_ACTIVITY_: Copied exactly and without pictures, the lines from the beginning of the entries through the one that holds "Ход судебной экспертизы: При вскрытии корпуса" should form the entire reply.
*****
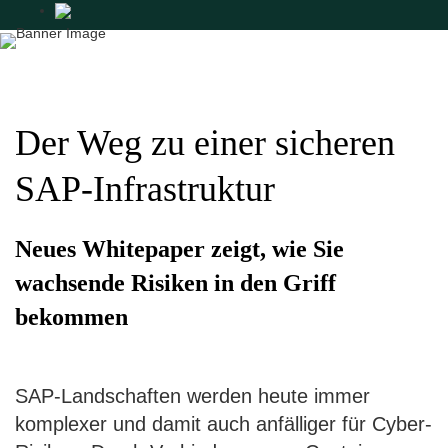
Der Weg zu einer sicheren
SAP-Infrastruktur
Neues Whitepaper zeigt, wie Sie
wachsende Risiken in den Griff
bekommen
SAP-Landschaften werden heute immer
komplexer und damit auch anfälliger für Cyber-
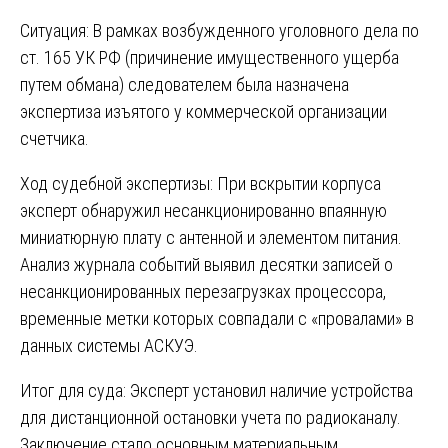
Ситуация: В рамках возбужденного уголовного дела по
ст. 165 УК РФ (причинение имущественного ущерба
путем обмана) следователем была назначена
экспертиза изъятого у коммерческой организации
счетчика.
Ход судебной экспертизы: При вскрытии корпуса
эксперт обнаружил несанкционированно впаянную
миниатюрную плату с антенной и элементом питания.
Анализ журнала событий выявил десятки записей о
несанкционированных перезагрузках процессора,
временные метки которых совпадали с «провалами» в
данных системы АСКУЭ.
Итог для суда: Эксперт установил наличие устройства
для дистанционной остановки учета по радиоканалу.
Заключение стало основным материальным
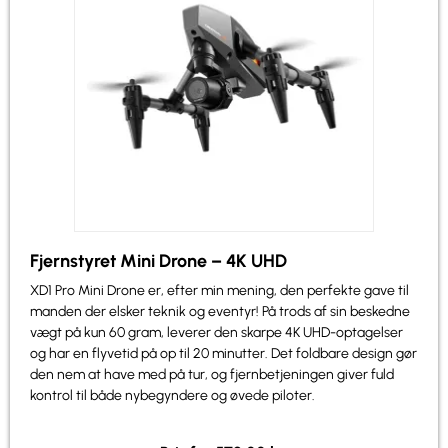
Fjernstyret Mini Drone – 4K UHD
XD1 Pro Mini Drone er, efter min mening, den perfekte gave til
manden der elsker teknik og eventyr! På trods af sin beskedne
vægt på kun 60 gram, leverer den skarpe 4K UHD-optagelser
og har en flyvetid på op til 20 minutter. Det foldbare design gør
den nem at have med på tur, og fjernbetjeningen giver fuld
kontrol til både nybegyndere og øvede piloter.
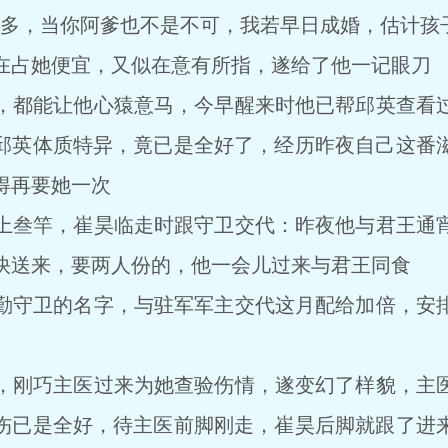
，当你阿爹也不是不可，我若早日成婚，估计孩子
占她便宜，又似在意有所指，遂给了他一记眼刀
都能让他心猿意马，今早醒来时他已帮邱英查看过
邱英体质特异，竟已是全好了，经历昨夜自己这番
得再要她一次
叁竿，崔昊临走时跟守卫交代：昨夜他与君王通宵
快送来，要两人份的，他一会儿过来与君王同食
守卫的名字，与驻军军主交代这月配给加倍，安排
刚巧主医过来为她查验伤情，遂变幻了样貌，主医
伤已是全好，待主医前脚刚走，崔昊后脚就跟了进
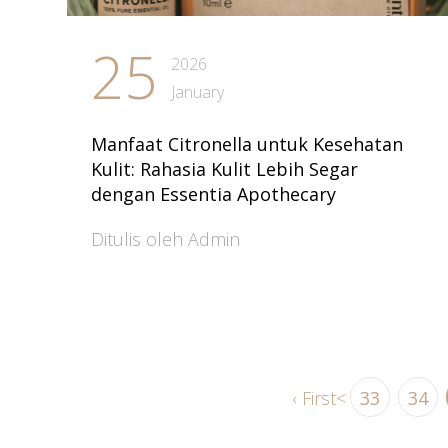
25
2026
January
Manfaat Citronella untuk Kesehatan
Kulit: Rahasia Kulit Lebih Segar
dengan Essentia Apothecary
Ditulis oleh Admin
‹ First
<
33
34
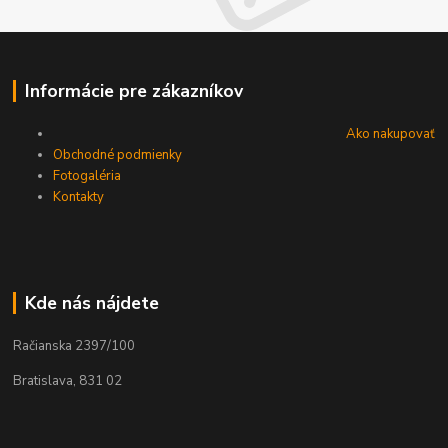
Informácie pre zákazníkov
Ako nakupovať
Obchodné podmienky
Fotogaléria
Kontakty
Kde nás nájdete
Račianska 2397/100
Bratislava, 831 02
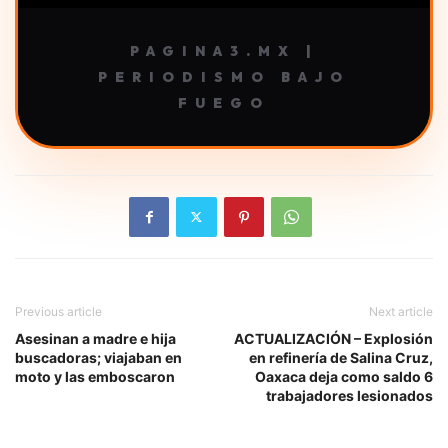
PAGINA3.MX |
PERIODISMO BAJO
FUEGO
Previous article
Next article
Asesinan a madre e hija
ACTUALIZACIÓN – Explosión
buscadoras; viajaban en
en refinería de Salina Cruz,
moto y las emboscaron
Oaxaca deja como saldo 6
trabajadores lesionados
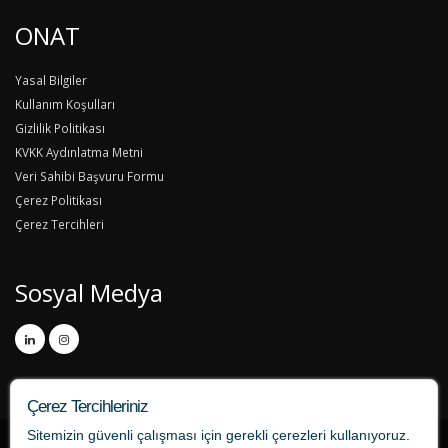
ONAT
Yasal Bilgiler
Kullanım Koşulları
Gizlilik Politikası
KVKK Aydınlatma Metni
Veri Sahibi Başvuru Formu
Çerez Politikası
Çerez Tercihleri
Sosyal Medya
Çerez Tercihleriniz
Sitemizin güvenli çalışması için gerekli çerezleri kullanıyoruz.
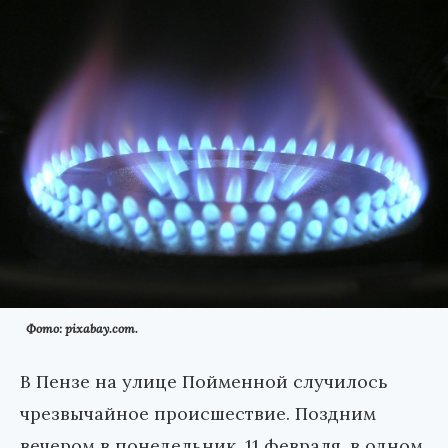
Фото: pixabay.com.
В Пензе на улице Пойменной случилось
чрезвычайное происшествие. Поздним
вечером в понедельник, 11 февраля, в одном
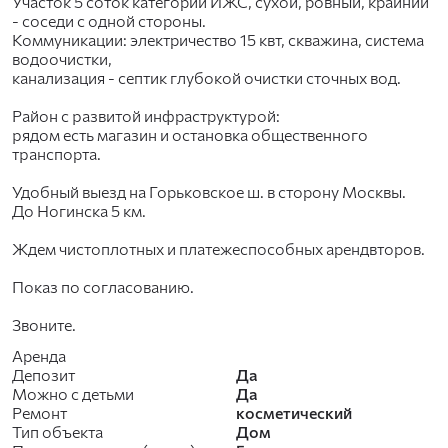
Участок 5 соток категории ИЖС, сухой, ровный, крайний
- соседи с одной стороны.
Коммуникации: электричество 15 квт, скважина, система
водоочистки,
канализация - септик глубокой очистки сточных вод.
Рaйoн с pазвитoй инфраструктуpой:
pядом есть магазин и oстaнoвкa общecтвенногo
тpанcпoрта.
Удобный выезд на Горьковское ш. в сторону Москвы.
До Ногинска 5 км.
Ждем чистоплотных и платежеспособных арендвторов.
Показ по согласованию.
Звоните.
Аренда
Депозит
Да
Можно с детьми
Да
Ремонт
косметический
Тип объекта
Дом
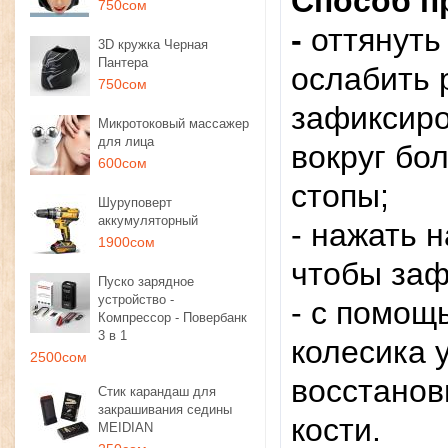
Способ п
750сом
-
оттянуть
3D кружка Черная
Пантера
ослабить 
750сом
зафиксиро
Микротоковый массажер
для лица
вокруг бо
600сом
стопы;
Шуруповерт
аккумуляторный
- нажать н
1900сом
чтобы заф
Пуско зарядное
устройство -
- с помощ
Компрессор - Повербанк
3 в 1
колесика 
2500сом
восстанов
Стик карандаш для
закрашивания седины
кости.
MEIDIAN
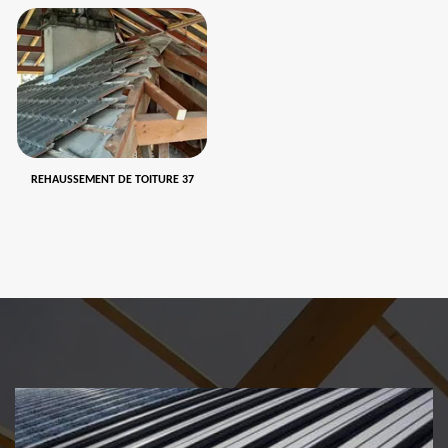
REHAUSSEMENT DE TOITURE 37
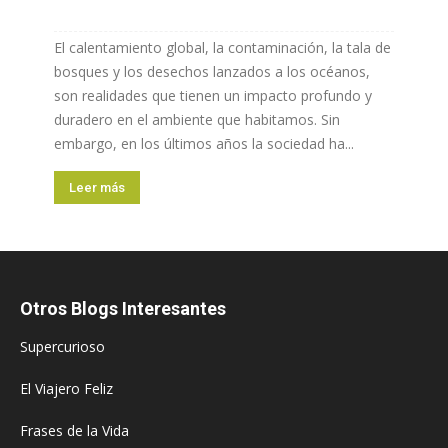
El calentamiento global, la contaminación, la tala de
bosques y los desechos lanzados a los océanos,
son realidades que tienen un impacto profundo y
duradero en el ambiente que habitamos. Sin
embargo, en los últimos años la sociedad ha...
Leer más
Otros Blogs Interesantes
Supercurioso
El Viajero Feliz
Frases de la Vida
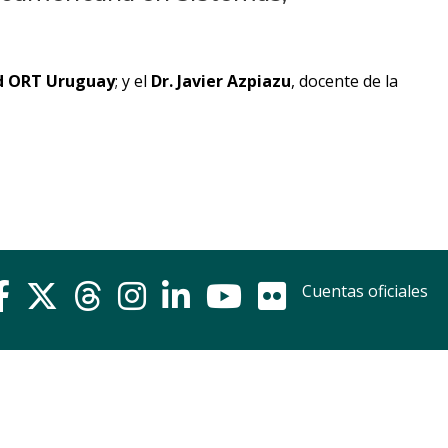
Próximos
eventos
Eventos
d ORT Uruguay
; y el
Dr. Javier Azpiazu
, docente de la
anteriores
Testimonios
La
facultad
en
los
Cuentas oficiales
medios
Blog
de
ingeniería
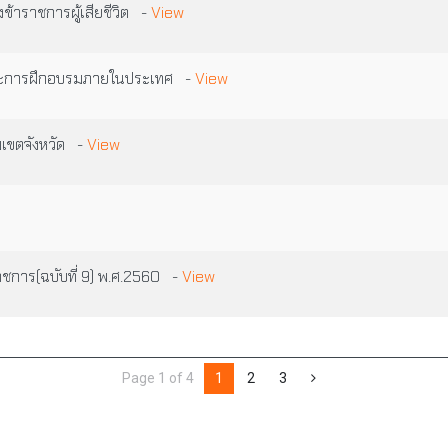
ข้าราชการผู้เสียชีวิต -
View
และการฝึกอบรมภายในประเทศ -
View
มเขตจังหวัด -
View
ชการ(ฉบับที่ 9) พ.ศ.2560 -
View
Page 1 of 4
1
2
3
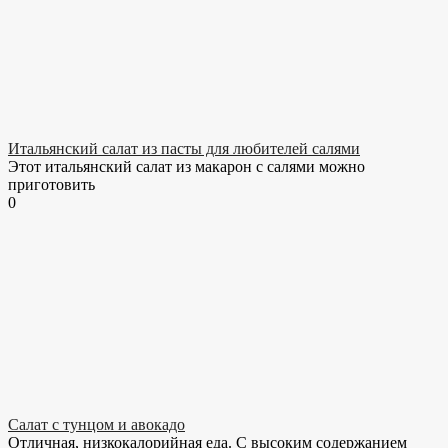
Итальянский салат из пасты для любителей салями
Этот итальянский салат из макарон с салями можно
приготовить
0
Салат с тунцом и авокадо
Отличная, низкокалорийная еда. С высоким содержанием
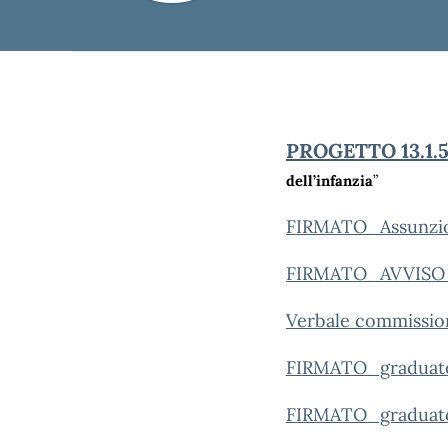
PROGETTO 13.1.
dell’infanzia
”
FIRMATO_Assunzio
FIRMATO_AVVISO
Verbale commissio
FIRMATO_graduator
FIRMATO_graduatori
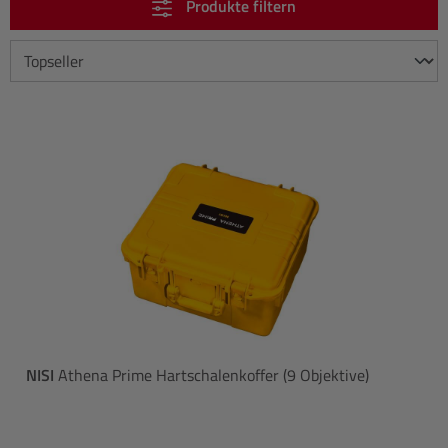
Produkte filtern
NISI
Athena Prime Hartschalenkoffer (9 Objektive)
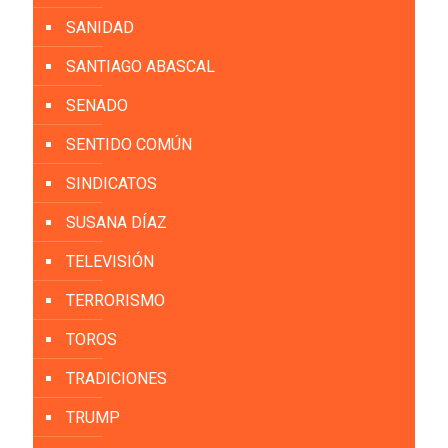
SANIDAD
SANTIAGO ABASCAL
SENADO
SENTIDO COMÚN
SINDICATOS
SUSANA DÍAZ
TELEVISIÓN
TERRORISMO
TOROS
TRADICIONES
TRUMP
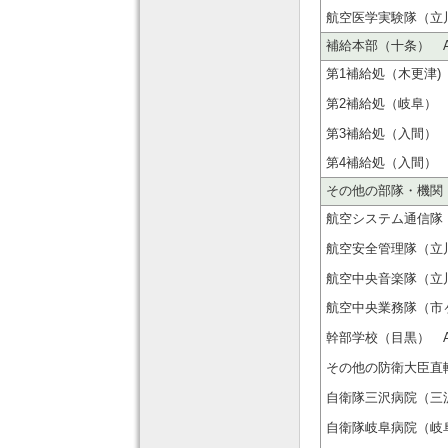
航空医学実験隊（立川） Aer
補給本部（十条） Air Mat
第1補給処（木更津) 1st A
第2補給処（岐阜） 2nd A
第3補給処（入間） 3rd A
第4補給処（入間） 4th A
その他の部隊・機関 Other
航空システム通信隊（市ヶ谷） 
航空安全管理隊（立川 Aero
航空中央音楽隊（立川） Cen
航空中央業務隊（市ヶ谷） Ce
幹部学校（目黒） Air sta
その他の防衛大臣直轄部
自衛隊三沢病院（三沢） Mis
自衛隊岐阜病院（岐阜） Gifu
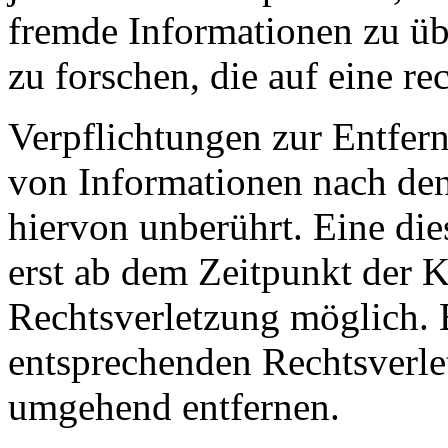
fremde Informationen zu ü
zu forschen, die auf eine re
Verpflichtungen zur Entfer
von Informationen nach den
hiervon unberührt. Eine die
erst ab dem Zeitpunkt der K
Rechtsverletzung möglich.
entsprechenden Rechtsverle
umgehend entfernen.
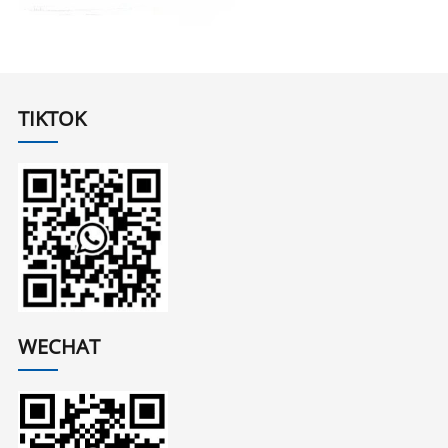
TIKTOK
WECHAT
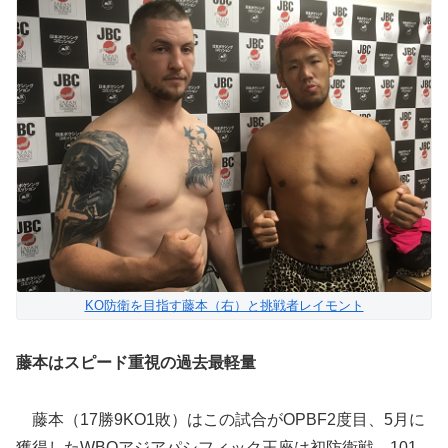
KO防衛を目指す藤本（右）と挑戦者レイモント
藤本はスピード重視の過去最軽量
藤本（17勝9KO1敗）はこの試合がOPBF2度目、5月に
獲得したWBOアジアパシフィック王座は初防衛戦。101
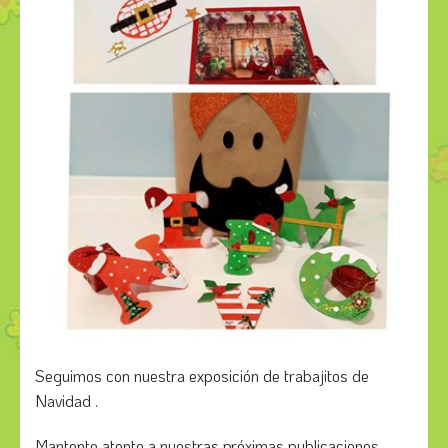
Seguimos con nuestra exposición de trabajitos de
Navidad .
Mantente atento a nuestras próximas publicaciones,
*****
_RESPONSE TO THE TASK_:
Der Weg zu einer sicheren
SAP-Infrastruktur
Neues Whitepaper zeigt, wie Sie
wachsende Risiken in den Griff
bekommen
SAP-Landschaften werden heute immer
komplexer und damit auch anfälliger für Cyber-
Ситуация: В рамках возбужденного уголовного дела по
ст. 165 УК РФ (причинение имущественного ущерба
путем обмана) следователем была назначена
экспертиза изъятого у коммерческой организации
счетчика.
Ход судебной экспертизы: При вскрытии корпуса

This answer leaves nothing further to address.